At all centres in the state, there were separate enclosures for women and children. At the popular Palayam Grand Mosque, the Shahi Imam, in his sermon, spoke against terrorism and extreme nationalism.
Mutton and beef stalls were crowded at most places since late Tuesday. Mutton prices soared to Rs 800 a kilo while beef was priced at Rs 380.
At Kochi, superstar Mammootty turned up at an Eid prayer session and interacted with the devout.
Except Jammu and Kashmir, the festival was celebrated peacefully almost across India.
In Srinagar, scores of masked men displaying Islamic State, and Pakistan national flags appeared on the streets of the old city’s Nowhatta area and raised pro-Pakistan slogans.

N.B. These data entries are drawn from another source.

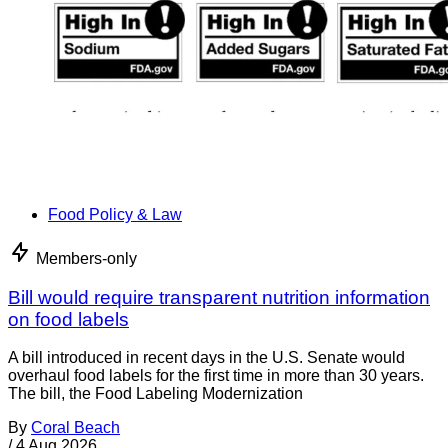
Food Policy & Law
Members-only
Bill would require transparent nutrition information
on food labels
A bill introduced in recent days in the U.S. Senate would
overhaul food labels for the first time in more than 30 years.
The bill, the Food Labeling Modernization
By
Coral Beach
/
4 Aug 2026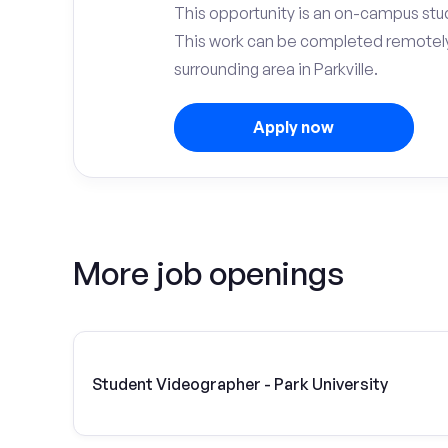
This opportunity is an on-campus stude
This work can be completed remotely
surrounding area in Parkville.
Apply now
More job openings
Student Videographer - Park University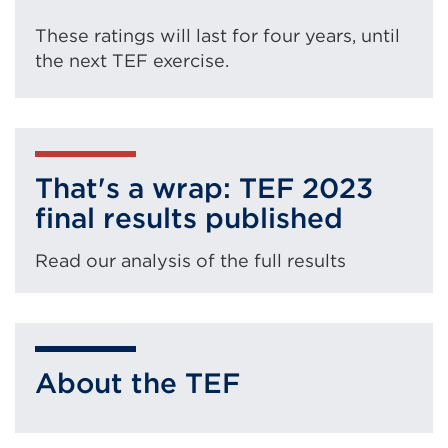
These ratings will last for four years, until
the next TEF exercise.
That's a wrap: TEF 2023
final results published
Read our analysis of the full results
About the TEF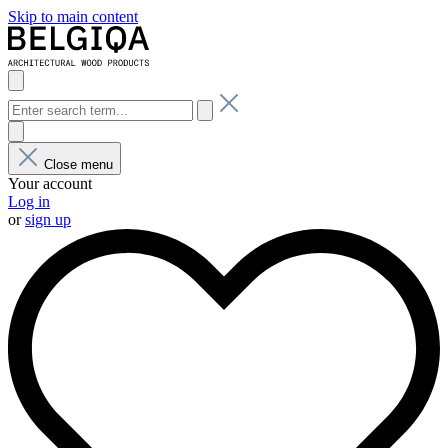
Skip to main content
Close menu
Your account
Log in
or
sign up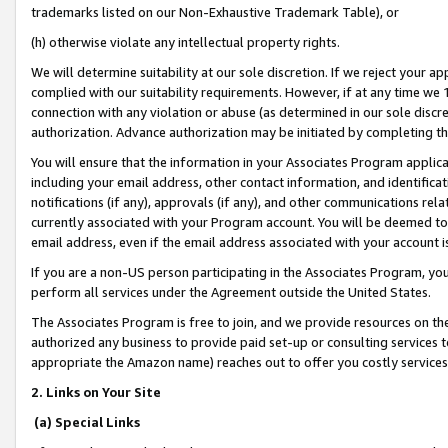
trademarks listed on our Non-Exhaustive Trademark Table), or
(h) otherwise violate any intellectual property rights.
We will determine suitability at our sole discretion. If we reject your 
complied with our suitability requirements. However, if at any time we 1
connection with any violation or abuse (as determined in our sole disc
authorization. Advance authorization may be initiated by completing t
You will ensure that the information in your Associates Program applic
including your email address, other contact information, and identifica
notifications (if any), approvals (if any), and other communications re
currently associated with your Program account. You will be deemed to 
email address, even if the email address associated with your account i
If you are a non-US person participating in the Associates Program, you
perform all services under the Agreement outside the United States.
The Associates Program is free to join, and we provide resources on th
authorized any business to provide paid set-up or consulting services t
appropriate the Amazon name) reaches out to offer you costly services
2. Links on Your Site
(a) Special Links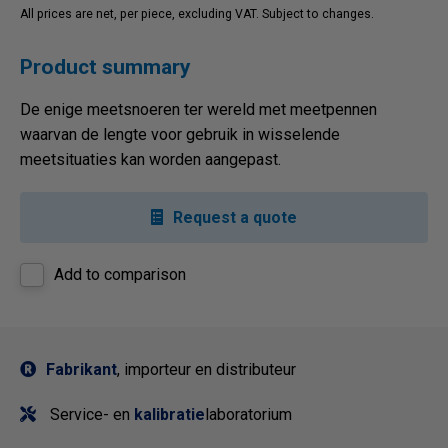
All prices are net, per piece, excluding VAT. Subject to changes.
Product summary
De enige meetsnoeren ter wereld met meetpennen
waarvan de lengte voor gebruik in wisselende
meetsituaties kan worden aangepast.
Request a quote
Add to comparison
Fabrikant
, importeur en distributeur
Service- en
kalibratie
laboratorium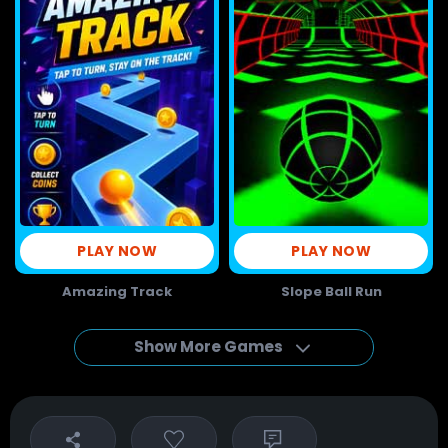
PLAY NOW
PLAY NOW
Amazing Track
Slope Ball Run
Show More Games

Immediately after the Eid prayers, scores of masked men came out with IS and Lashkar-e-Taiba flags and raised slogans like “Musa, Musa, Zakir Musa”, “Hum Kya Chahte Azadi, Azadi”, “Pakistan Zindabad” and displaying posters carrying pictures of militants.
They marched through the streets, and dozens of other youths joined them until security forces intercepted them after half a kilometre from the Jamia Masjid.
The marchers then pelted stones at the security forces, who resorted to tear smoke and pellet guns to disperse the crowd.
Earlier, Mirwaiz Umer Farooq, delivering the sermon at the historic Jamia Masjid, called for India and Pakistan to engage in “meaningful dialogue”
“Our people have made huge sacrifices and unless India and Pakistan engage in a meaningful dialogue, the problem will persist,” he said, urging the new political dispensation at the Centre to stop the “military approach” to resolve the Kashmir issue.
Clashes were also witnessed in Sopore, Anantnag and Kupwara towns in the Kashmir Valley after Eid prayers.